Je suis arrivé à Fuli à vélo depuis Yangshuo, en suivant la route de la rivière Li vers l’est sur environ six kilomètres jusqu’à ce que la ville apparaisse sur la berge — un ensemble de bâtiments en bois sombre et de toits de tuiles qui avait l’air différent des villages environnants de la façon dont les vieux endroits ont l’air différents : plus délibéré, plus stratifié, comme si les pierres elles-mêmes avaient été posées avec l’intention de survivre à celui qui les avait posées. Fuli a été fondée sous la dynastie Ming et est une ville marchande et un centre artisanal depuis six cents ans. L’artisanat particulier est l’éventail pliant — Fuli en produit des millions chaque année — et la ruelle principale de la ville est bordée d’ateliers où des peintres travaillent à de longues tables couvertes d’éventails à divers stades d’achèvement.

Les éventails sont faits de baguettes de bambou et de papier ou de soie, et la peinture est réalisée avec des pinceaux si fins qu’ils sont presque indiscernables d’aiguilles. J’ai regardé un vieil homme travailler pendant dix minutes depuis le seuil de son atelier, ne voulant pas interrompre sa concentration. Il peignait une scène de pics karstiques et de rivière sur un panneau de la taille de ma paume, le travail au pinceau si précis qu’il laissait le papier avec une légère empreinte, et il travaillait sans aucun croquis préparatoire ni image de référence, tirant le paysage de quelque part à l’intérieur et le déposant sur l’éventail avec une fermeté de main qui suggérait qu’il faisait ça depuis avant ma naissance. Ce qui était probablement vrai.
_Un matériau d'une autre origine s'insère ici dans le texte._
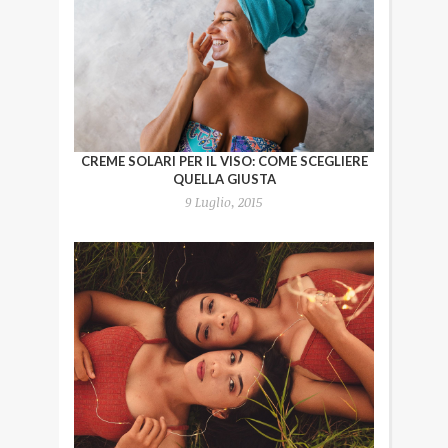
CREME SOLARI PER IL VISO: COME SCEGLIERE
QUELLA GIUSTA
9 Luglio, 2015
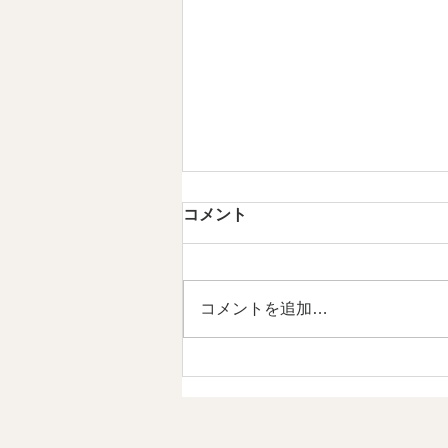
第5章 現代のMINYOという発
コメント
明 情感資本によるしなやかな
社会づくり ⑤
【内容】 1．私たちは、新しい作
法を必要としています 2．
コメントを追加…
MINYOとは、現代の作法です
3．MINYOは文化を未来へ編集す
る試みです 1．私たちは、新しい
作法を必要としています これま
で見てきたように、日本文化は長
い時間をかけて、人々の情感を分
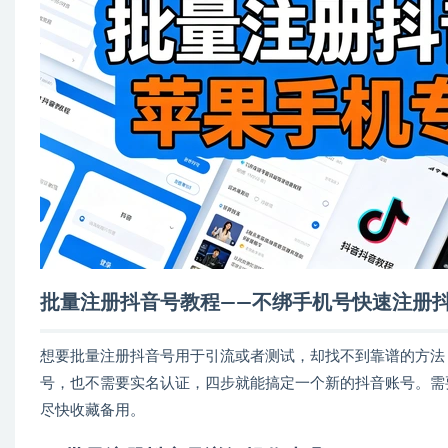
批量注册抖音号教程——不绑手机号快速注册
想要批量注册抖音号用于引流或者测试，却找不到靠谱的方法
号，也不需要实名认证，四步就能搞定一个新的抖音账号。需
尽快收藏备用。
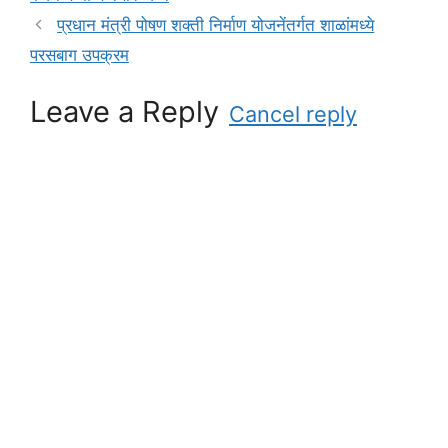
i
प्रधान मंत्री पोषण शक्ती निर्माण योजनेंतर्गत शाळांमध्ये
e
परसबाग उपक्रम
s
Leave a Reply
Cancel reply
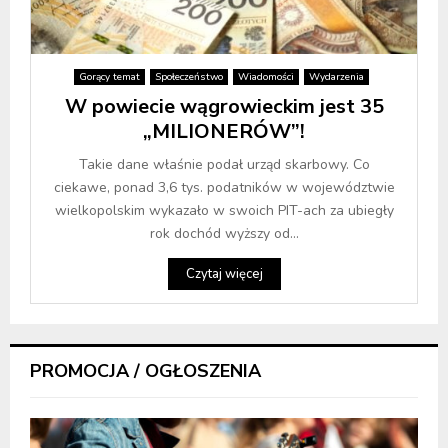
Gorący temat
Społeczeństwo
Wiadomości
Wydarzenia
W powiecie wągrowieckim jest 35
„MILIONERÓW”!
Takie dane właśnie podał urząd skarbowy. Co
ciekawe, ponad 3,6 tys. podatników w województwie
wielkopolskim wykazało w swoich PIT-ach za ubiegły
rok dochód wyższy od...
Czytaj więcej
PROMOCJA / OGŁOSZENIA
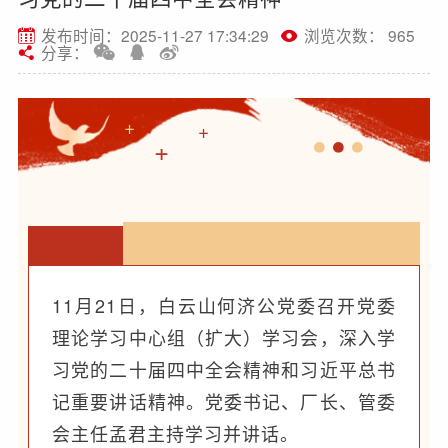
发布时间：2025-11-27 17:34:29
浏览次数： 965
分享：
+
+
+
11月21日，白云山何济公党委召开党委
理论学习中心组（扩大）学习会，深入学
习党的二十届四中全会精神和习近平总书
记重要讲话精神。党委书记、厂长、管委
会主任孟君主持学习并讲话。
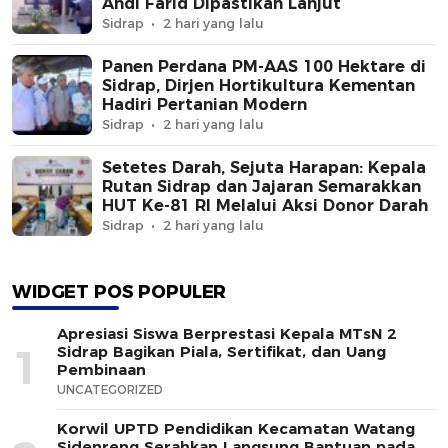
Andi Farid Dipastikan Lanjut
Sidrap
2 hari yang lalu
Panen Perdana PM-AAS 100 Hektare di
Sidrap, Dirjen Hortikultura Kementan
Hadiri Pertanian Modern
Sidrap
2 hari yang lalu
Setetes Darah, Sejuta Harapan: Kepala
Rutan Sidrap dan Jajaran Semarakkan
HUT Ke-81 RI Melalui Aksi Donor Darah
Sidrap
2 hari yang lalu
WIDGET POS POPULER
Apresiasi Siswa Berprestasi Kepala MTsN 2
1
Sidrap Bagikan Piala, Sertifikat, dan Uang
Pembinaan
UNCATEGORIZED
Korwil UPTD Pendidikan Kecamatan Watang
Sidenreng Serahkan Langsung Bantuan pada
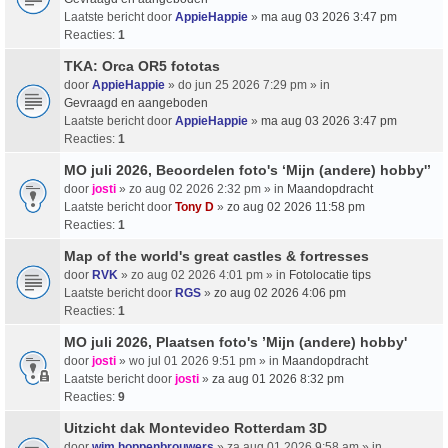
Laatste bericht door
AppieHappie
»
ma aug 03 2026 3:47 pm
Reacties:
1
TKA: Orca OR5 fototas
door
AppieHappie
» do jun 25 2026 7:29 pm » in
Gevraagd en aangeboden
Laatste bericht door
AppieHappie
»
ma aug 03 2026 3:47 pm
Reacties:
1
MO juli 2026, Beoordelen foto's ‘Mijn (andere) hobby'’
door
josti
» zo aug 02 2026 2:32 pm » in
Maandopdracht
Laatste bericht door
Tony D
»
zo aug 02 2026 11:58 pm
Reacties:
1
Map of the world's great castles & fortresses
door
RVK
» zo aug 02 2026 4:01 pm » in
Fotolocatie tips
Laatste bericht door
RGS
»
zo aug 02 2026 4:06 pm
Reacties:
1
MO juli 2026, Plaatsen foto's ’Mijn (andere) hobby'
door
josti
» wo jul 01 2026 9:51 pm » in
Maandopdracht
Laatste bericht door
josti
»
za aug 01 2026 8:32 pm
Reacties:
9
Uitzicht dak Montevideo Rotterdam 3D
door
wim hoppenbrouwers
» za aug 01 2026 9:58 am » in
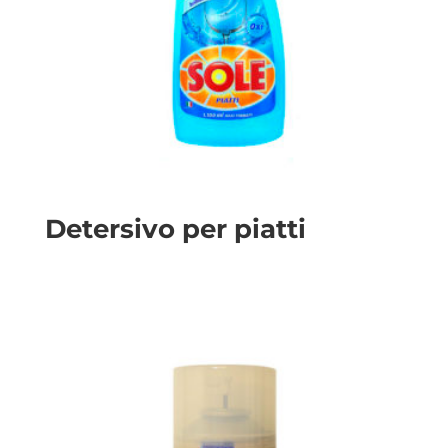
Detersivo per piatti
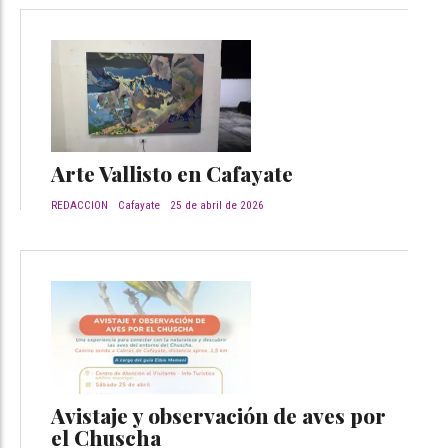
Arte Vallisto en Cafayate
REDACCION
Cafayate
25 de abril de 2026
Avistaje y observación de aves por
el Chuscha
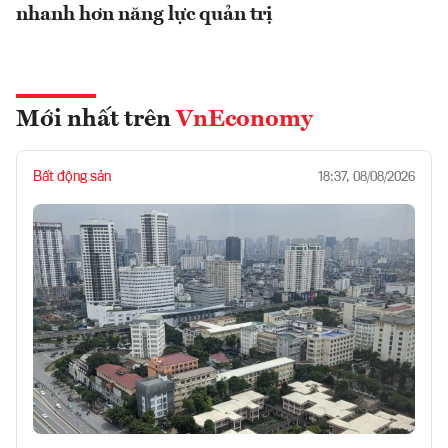
nhanh hơn năng lực quản trị
Mới nhất trên
VnEconomy
Bất động sản
18:37, 08/08/2026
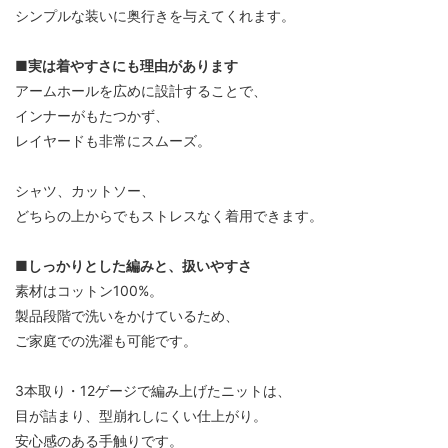
シンプルな装いに奥行きを与えてくれます。
■実は着やすさにも理由があります
アームホールを広めに設計することで、
インナーがもたつかず、
レイヤードも非常にスムーズ。
シャツ、カットソー、
どちらの上からでもストレスなく着用できます。
■しっかりとした編みと、扱いやすさ
素材はコットン100%。
製品段階で洗いをかけているため、
ご家庭での洗濯も可能です。
3本取り・12ゲージで編み上げたニットは、
目が詰まり、型崩れしにくい仕上がり。
安心感のある手触りです。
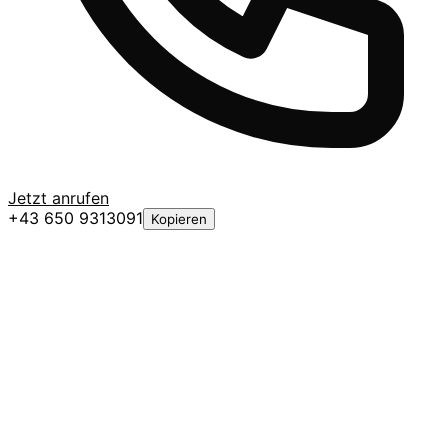
Jetzt anrufen
+43 650 9313091
Kopieren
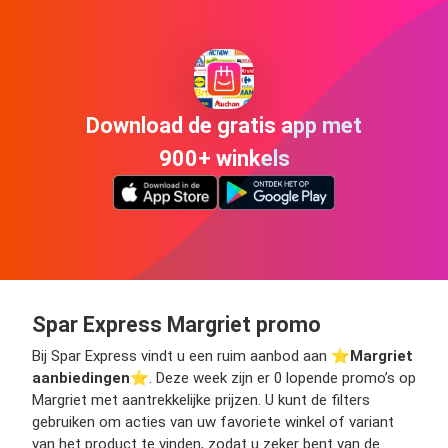
Download de gratis app met
900+ winkels
Spar Express Margriet promo
Bij Spar Express vindt u een ruim aanbod aan ⭐️
Margriet
aanbiedingen
⭐️. Deze week zijn er 0 lopende promo’s op
Margriet met aantrekkelijke prijzen. U kunt de filters
gebruiken om acties van uw favoriete winkel of variant
van het product te vinden, zodat u zeker bent van de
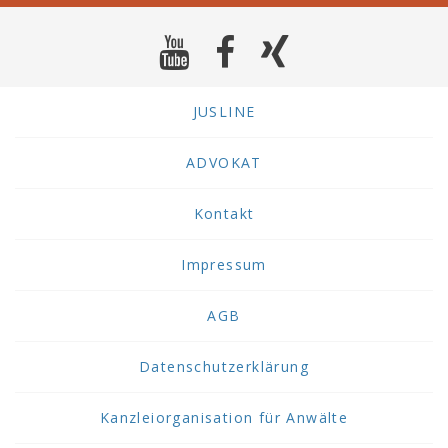
JUSLINE
ADVOKAT
Kontakt
Impressum
AGB
Datenschutzerklärung
Kanzleiorganisation für Anwälte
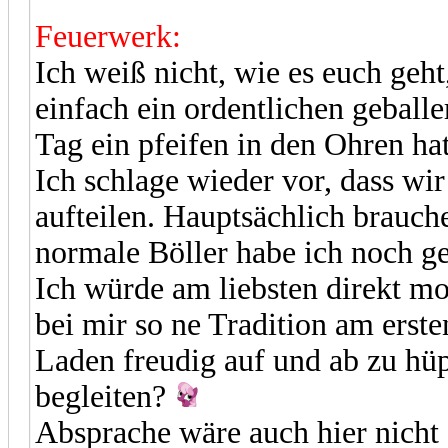
Feuerwerk:
Ich weiß nicht, wie es euch geht
einfach ein ordentlichen geball
Tag ein pfeifen in den Ohren ha
Ich schlage wieder vor, dass wi
aufteilen. Hauptsächlich brauch
normale Böller habe ich noch g
Ich würde am liebsten direkt mo
bei mir so ne Tradition am ers
Laden freudig auf und ab zu hüp
begleiten?
Absprache wäre auch hier nicht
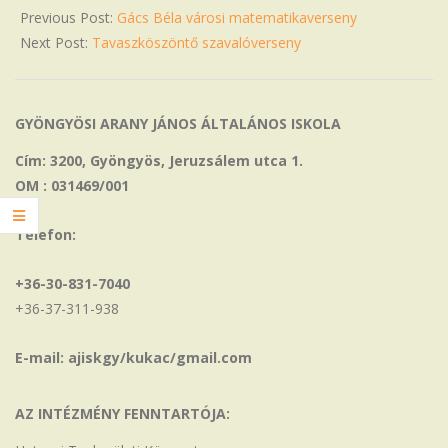
Previous Post:
Gács Béla városi matematikaverseny
Next Post:
Tavaszköszöntő szavalóverseny
GYÖNGYÖSI ARANY JÁNOS ÁLTALÁNOS ISKOLA
Cím: 3200, Gyöngyös, Jeruzsálem utca 1.
OM : 031469/001
Telefon:
+36-30-831-7040
+36-37-311-938
E-mail: ajiskgy/kukac/gmail.com
AZ INTÉZMÉNY FENNTARTÓJA:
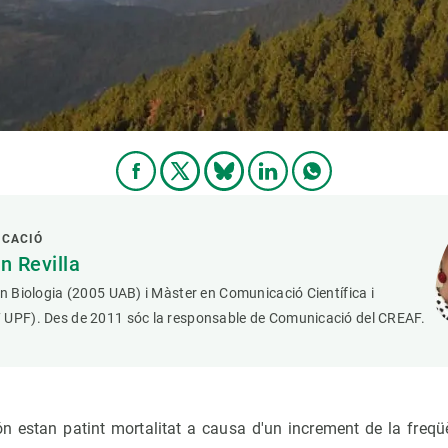
ICACIÓ
 Revilla
en Biologia (2005 UAB) i Màster en Comunicació Científica i
 UPF). Des de 2011 sóc la responsable de Comunicació del CREAF.
n estan patint mortalitat a causa d'un increment de la freqüèn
Peintre d'éventails au travail dans un atelier de Fuli, pinceaux alignés à côté de dizaines d'éventails vierges, scène de montagne karstique prenant forme sur bambou et papier

La rue principale de Fuli descend depuis la rivière sur une légère pente et est pavée de grands pavés usés jusqu’à devenir lisses et légèrement concaves par six siècles de trafic de marché. Les boutiques le long d’elle vendent les éventails, évidemment, mais aussi du papier marbré fabriqué par une famille locale, du tissu indigo teint à la main, des pierres à encre des carrières voisines et de petites sculptures en pierre. Les prix ne sont pas dramatiquement plus bas que dans les boutiques touristiques de Guilin, mais la qualité est généralement meilleure parce qu’on achète aux personnes qui ont fabriqué les choses. J’ai passé trop de temps et trop d’argent dans une boutique de papier où la propriétaire m’a montré comment le motif marbré est fait avec un peigne passé dans des pigments flottants — une technique que la famille utilise, a-t-elle dit, depuis quatre générations.

Le déjeuner à Fuli était du poisson de rivière et du riz, mangé à une table sur une terrasse en bois qui s’étendait au-dessus de la Li sur de fines perches. Le poisson est arrivé entier et frit jusqu’à ce que la peau soit croustillante comme de la laque, avec une sauce de gingembre, d’ail et de piment mariné qui coupait parfaitement le gras. La rivière se déplaçait sous les planchers avec un son doux constant. Deux enfants sur la rive opposée pêchaient avec des cannes en bambou. Un cormoran se tenait sur un rocher à proximité avec un air de superviseur.

La rivière Li vue depuis la terrasse en bois de Fuli, pics karstiques s'élevant en arrière-plan avec une petite barque de pêche passant dans la brume matinale

Ce que Fuli a et ce que Yangshuo a largement perdu, c’est le sentiment d’une ville qui s’occupe de ses propres affaires. Le marché qui se tient tôt le matin trois jours par semaine — produits frais, animaux vivants, quincaillerie, tissu — est principalement pour les villages environnants, pas pour les visiteurs. Je me suis pointé pour l’un d’eux un mardi et je suis resté à l’écart à regarder une négociation sur un cochon qui a duré vingt minutes avec une intensité suggérant que l’issue importait vraiment. Elle importait, vraisemblablement. C’est la différence.

Quand y aller : Fuli mérite une visite à n’importe quel moment d’un séjour dans la région de Yangshuo. Les jours de marché (matins de mardi, jeudi, samedi) sont les plus animés. La ville est à son plus beau début du printemps quand les pêchers le long de la route fluviale fleurissent en rose. Les ateliers d’éventails sont ouverts toute l’année, bien que certains ferment dans la chaleur d’août. Venez à vélo — la route fluviale depuis Yangshuo est plate et belle et passe par une campagne que les bus touristiques omettent entièrement.